Going through the entries below, copy out each line that contains "element".
━━━━━━
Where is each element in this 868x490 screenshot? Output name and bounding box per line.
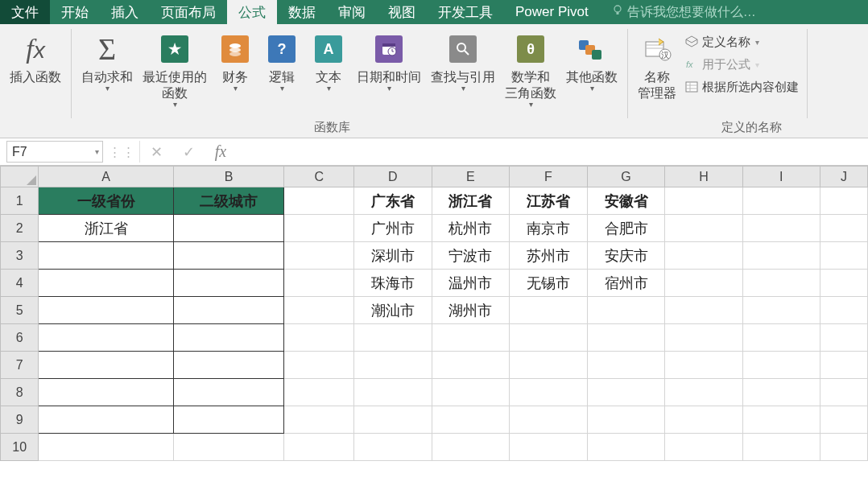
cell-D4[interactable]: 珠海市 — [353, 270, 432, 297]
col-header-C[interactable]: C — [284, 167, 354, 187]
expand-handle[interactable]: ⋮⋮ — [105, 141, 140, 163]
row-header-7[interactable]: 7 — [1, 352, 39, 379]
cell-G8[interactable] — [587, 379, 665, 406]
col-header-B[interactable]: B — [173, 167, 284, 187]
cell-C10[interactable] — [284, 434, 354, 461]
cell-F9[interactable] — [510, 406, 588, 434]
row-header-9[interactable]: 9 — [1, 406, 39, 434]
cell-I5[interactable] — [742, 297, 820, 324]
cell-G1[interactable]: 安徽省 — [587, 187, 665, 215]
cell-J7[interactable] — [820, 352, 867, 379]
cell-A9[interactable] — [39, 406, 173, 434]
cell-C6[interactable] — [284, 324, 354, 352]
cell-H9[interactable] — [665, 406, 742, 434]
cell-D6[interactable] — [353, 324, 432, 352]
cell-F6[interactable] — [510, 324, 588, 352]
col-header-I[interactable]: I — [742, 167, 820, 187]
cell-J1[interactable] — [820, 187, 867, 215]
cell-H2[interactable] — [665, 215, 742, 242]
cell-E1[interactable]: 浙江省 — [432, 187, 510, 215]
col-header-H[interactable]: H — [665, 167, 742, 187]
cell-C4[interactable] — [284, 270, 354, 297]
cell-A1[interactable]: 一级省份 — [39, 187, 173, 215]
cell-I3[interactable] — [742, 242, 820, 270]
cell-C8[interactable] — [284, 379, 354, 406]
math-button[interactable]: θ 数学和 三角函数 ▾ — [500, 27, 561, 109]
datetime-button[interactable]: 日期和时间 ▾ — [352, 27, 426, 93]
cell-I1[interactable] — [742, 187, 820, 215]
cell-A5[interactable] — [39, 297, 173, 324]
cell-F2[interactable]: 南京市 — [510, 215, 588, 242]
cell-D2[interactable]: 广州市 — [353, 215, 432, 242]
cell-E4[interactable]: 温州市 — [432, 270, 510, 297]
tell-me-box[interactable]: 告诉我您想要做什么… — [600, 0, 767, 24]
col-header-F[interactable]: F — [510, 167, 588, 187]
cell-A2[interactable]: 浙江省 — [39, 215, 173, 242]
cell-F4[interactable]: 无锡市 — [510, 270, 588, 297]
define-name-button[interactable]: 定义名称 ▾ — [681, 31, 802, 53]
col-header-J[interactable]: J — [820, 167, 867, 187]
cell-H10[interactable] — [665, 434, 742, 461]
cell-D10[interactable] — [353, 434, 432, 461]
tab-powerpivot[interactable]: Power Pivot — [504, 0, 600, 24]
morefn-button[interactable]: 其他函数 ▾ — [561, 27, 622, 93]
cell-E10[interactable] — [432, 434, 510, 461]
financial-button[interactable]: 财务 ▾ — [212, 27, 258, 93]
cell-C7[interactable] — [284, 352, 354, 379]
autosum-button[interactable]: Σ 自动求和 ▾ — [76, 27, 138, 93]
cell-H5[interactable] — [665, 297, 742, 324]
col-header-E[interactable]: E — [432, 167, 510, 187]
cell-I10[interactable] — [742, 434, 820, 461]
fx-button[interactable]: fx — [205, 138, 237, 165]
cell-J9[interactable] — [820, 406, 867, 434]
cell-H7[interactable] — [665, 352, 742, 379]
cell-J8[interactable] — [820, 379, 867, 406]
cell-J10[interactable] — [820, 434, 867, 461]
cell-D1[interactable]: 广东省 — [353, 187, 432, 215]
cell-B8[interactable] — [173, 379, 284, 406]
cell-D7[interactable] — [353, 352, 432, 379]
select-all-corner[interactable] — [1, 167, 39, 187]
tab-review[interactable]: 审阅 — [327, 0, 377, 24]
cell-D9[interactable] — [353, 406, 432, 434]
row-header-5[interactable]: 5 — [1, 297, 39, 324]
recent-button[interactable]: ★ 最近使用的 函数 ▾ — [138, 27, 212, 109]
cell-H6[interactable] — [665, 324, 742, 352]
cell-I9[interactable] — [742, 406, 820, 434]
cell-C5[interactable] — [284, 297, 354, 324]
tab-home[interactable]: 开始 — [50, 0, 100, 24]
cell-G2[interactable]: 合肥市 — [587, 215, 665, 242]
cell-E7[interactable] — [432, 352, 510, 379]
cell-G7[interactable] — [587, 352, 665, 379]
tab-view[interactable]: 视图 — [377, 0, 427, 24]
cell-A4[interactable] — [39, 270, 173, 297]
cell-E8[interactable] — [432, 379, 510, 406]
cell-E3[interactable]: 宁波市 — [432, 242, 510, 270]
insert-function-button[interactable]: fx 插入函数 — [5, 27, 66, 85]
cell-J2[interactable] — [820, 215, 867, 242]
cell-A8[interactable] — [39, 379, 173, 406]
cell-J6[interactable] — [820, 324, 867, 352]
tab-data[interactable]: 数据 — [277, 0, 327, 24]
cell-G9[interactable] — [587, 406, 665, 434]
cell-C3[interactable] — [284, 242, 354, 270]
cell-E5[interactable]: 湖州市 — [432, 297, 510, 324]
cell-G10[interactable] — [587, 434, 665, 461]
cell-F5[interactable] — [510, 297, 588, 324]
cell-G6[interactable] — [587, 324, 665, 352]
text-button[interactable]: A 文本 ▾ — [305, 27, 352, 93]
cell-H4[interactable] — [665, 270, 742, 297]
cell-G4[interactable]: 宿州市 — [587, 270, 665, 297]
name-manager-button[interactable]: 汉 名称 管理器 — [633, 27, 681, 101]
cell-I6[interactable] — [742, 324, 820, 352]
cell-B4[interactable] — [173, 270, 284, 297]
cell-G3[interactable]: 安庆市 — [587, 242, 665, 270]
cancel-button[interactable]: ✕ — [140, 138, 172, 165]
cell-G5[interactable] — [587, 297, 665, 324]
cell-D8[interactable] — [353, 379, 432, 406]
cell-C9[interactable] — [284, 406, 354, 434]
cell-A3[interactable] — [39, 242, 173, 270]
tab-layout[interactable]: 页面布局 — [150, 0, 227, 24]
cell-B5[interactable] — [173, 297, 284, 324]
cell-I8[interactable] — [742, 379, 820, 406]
━━━━━━
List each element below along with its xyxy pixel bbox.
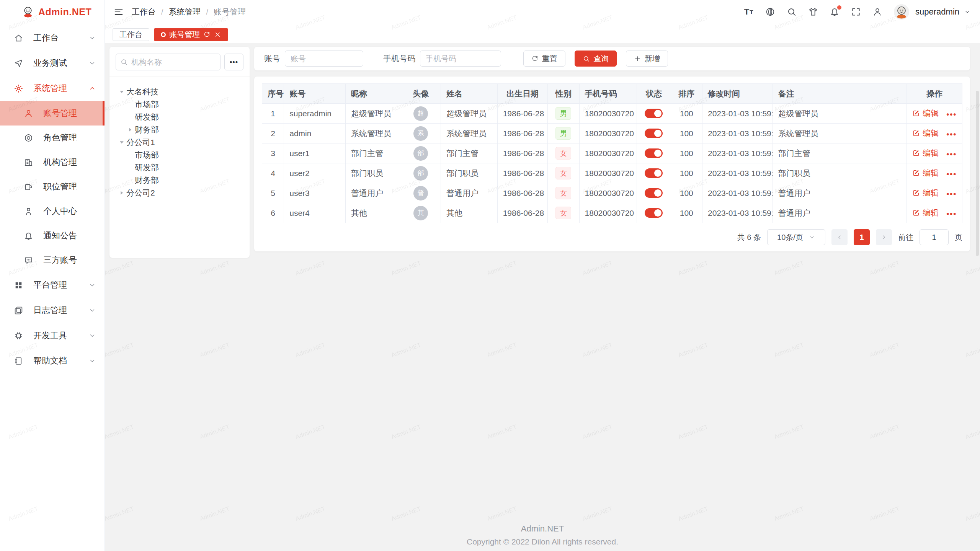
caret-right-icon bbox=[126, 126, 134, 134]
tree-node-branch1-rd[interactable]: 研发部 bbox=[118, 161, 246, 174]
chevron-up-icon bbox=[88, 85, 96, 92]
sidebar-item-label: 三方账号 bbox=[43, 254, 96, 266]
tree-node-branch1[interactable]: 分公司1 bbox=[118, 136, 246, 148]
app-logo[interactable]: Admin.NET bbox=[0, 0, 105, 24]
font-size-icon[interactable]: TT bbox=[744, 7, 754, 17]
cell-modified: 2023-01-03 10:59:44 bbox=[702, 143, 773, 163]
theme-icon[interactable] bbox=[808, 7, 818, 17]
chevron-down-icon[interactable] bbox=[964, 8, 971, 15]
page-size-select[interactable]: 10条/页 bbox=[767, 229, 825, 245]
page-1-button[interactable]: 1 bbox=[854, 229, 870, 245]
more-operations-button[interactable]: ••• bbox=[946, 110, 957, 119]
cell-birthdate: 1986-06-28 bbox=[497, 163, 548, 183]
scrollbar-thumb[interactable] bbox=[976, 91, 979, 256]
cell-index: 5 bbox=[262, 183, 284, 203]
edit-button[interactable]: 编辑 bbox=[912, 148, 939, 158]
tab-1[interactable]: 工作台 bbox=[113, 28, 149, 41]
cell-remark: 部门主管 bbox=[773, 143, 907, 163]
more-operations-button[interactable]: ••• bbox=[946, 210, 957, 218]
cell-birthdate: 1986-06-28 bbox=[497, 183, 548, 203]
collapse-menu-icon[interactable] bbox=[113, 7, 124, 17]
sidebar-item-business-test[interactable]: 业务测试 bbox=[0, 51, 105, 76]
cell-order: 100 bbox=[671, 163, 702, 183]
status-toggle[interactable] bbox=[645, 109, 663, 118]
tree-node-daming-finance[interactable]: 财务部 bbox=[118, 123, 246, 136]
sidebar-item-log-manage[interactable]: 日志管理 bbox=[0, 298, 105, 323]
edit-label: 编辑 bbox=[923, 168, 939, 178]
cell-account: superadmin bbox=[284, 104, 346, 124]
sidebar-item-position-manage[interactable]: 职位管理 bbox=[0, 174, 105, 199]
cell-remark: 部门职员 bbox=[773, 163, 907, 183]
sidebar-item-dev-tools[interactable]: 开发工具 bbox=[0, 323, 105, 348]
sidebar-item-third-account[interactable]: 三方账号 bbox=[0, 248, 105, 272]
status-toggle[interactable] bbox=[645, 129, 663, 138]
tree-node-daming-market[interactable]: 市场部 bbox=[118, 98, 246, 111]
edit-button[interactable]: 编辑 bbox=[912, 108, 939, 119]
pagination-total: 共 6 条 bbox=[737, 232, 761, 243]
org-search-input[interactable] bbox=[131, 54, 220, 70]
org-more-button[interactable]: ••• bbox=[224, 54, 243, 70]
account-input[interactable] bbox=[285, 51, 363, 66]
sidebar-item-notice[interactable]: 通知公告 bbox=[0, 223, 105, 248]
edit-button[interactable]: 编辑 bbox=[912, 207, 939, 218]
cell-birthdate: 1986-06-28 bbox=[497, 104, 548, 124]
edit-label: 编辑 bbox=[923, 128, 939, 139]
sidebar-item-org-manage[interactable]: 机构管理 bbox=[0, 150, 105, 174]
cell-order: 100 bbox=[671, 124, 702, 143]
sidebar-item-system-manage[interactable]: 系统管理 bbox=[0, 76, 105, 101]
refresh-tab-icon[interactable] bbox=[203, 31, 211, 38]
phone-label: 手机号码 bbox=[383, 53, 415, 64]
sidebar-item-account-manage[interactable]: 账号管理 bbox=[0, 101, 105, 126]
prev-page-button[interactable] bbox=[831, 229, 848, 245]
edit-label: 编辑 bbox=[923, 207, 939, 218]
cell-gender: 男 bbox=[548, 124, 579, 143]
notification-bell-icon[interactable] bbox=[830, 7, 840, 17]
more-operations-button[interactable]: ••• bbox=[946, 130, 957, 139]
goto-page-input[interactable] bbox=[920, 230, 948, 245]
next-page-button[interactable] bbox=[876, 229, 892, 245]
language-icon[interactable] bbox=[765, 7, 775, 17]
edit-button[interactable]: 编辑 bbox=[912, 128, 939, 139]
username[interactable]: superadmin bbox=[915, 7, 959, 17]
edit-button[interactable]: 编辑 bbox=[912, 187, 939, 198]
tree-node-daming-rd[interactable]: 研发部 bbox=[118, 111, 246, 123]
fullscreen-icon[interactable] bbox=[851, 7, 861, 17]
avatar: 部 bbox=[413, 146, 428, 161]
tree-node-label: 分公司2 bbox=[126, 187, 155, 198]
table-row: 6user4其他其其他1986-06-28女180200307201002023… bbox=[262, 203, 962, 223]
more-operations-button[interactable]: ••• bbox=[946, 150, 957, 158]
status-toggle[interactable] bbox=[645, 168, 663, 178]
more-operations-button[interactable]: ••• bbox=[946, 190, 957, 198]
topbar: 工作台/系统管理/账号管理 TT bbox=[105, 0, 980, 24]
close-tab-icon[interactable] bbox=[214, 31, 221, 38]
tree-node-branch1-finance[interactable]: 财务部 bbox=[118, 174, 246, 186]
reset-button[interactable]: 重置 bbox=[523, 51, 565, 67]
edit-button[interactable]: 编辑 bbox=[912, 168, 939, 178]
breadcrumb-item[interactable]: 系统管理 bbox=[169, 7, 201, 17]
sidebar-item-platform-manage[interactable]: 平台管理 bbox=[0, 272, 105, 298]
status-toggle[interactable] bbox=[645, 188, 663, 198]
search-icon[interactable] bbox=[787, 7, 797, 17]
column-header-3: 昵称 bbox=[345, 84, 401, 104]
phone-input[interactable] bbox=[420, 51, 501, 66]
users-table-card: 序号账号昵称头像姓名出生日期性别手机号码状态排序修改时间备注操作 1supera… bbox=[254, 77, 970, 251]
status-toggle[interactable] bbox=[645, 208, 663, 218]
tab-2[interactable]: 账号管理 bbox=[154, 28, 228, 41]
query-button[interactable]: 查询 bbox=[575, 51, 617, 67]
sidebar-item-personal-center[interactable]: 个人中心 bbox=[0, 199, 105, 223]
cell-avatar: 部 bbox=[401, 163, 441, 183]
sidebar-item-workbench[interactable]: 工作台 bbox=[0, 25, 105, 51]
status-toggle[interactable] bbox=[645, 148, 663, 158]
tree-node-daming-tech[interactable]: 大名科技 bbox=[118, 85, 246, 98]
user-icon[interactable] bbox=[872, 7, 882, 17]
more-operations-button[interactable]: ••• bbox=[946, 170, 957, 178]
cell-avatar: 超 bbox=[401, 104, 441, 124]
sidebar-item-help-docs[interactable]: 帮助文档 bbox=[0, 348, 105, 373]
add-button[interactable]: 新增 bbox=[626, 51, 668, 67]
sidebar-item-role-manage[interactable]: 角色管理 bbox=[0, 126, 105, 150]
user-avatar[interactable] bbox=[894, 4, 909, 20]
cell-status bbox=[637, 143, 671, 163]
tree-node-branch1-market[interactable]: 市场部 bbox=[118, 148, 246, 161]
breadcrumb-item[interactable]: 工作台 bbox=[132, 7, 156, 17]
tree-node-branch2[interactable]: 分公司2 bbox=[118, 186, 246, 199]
━━━━━━
## WRITTEN SOLUTION
Where is each element in this 868x490 screenshot? Output name and bounding box per line.
List each element below along with its xyxy pixel bbox.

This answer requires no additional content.